Student Privacy/FERPA Guidelines for Faculty & Staff
The Board of Trustees of the California State University recognizes that the right of privacy is an inalienable right protected by Article 1, Section 1 of the California State Constitution. Under the authority delegated to the Chancellor in Title 5, California Code of Regulations, Section 42396.5, Executive Order 796 (January, 2002), was issued for the implementation of the policy for the administration of student records consistent with the federal Family Education Rights and Privacy Act of 1974 (FERPA, 20 U.S.C. 1232g) and the regulations adopted there under (34 C.F.R.99).
Executive Order 796 states: "Each campus shall adopt a written policy statement establishing procedures by which the campus intends to comply with FERPA and this executive order. These procedures shall include a requirement to periodically review campus information management practices concerning student records at least every two years or more often as the need arises."

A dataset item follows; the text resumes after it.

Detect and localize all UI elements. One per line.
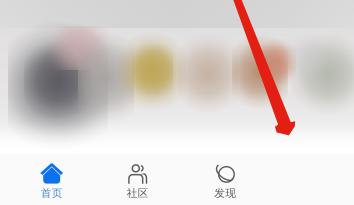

As required by EO 796, the Registrar is responsible for the biannual review of this document. The document establishes the language and procedures by which the campus guarantees student education record privacy rights and complies with FERPA, California state law and EO 796.
A. Definitions
For the purposes of these procedures, San Diego State University is using the following definitions of terms:
Student - any person who attends or has attended San Diego State University.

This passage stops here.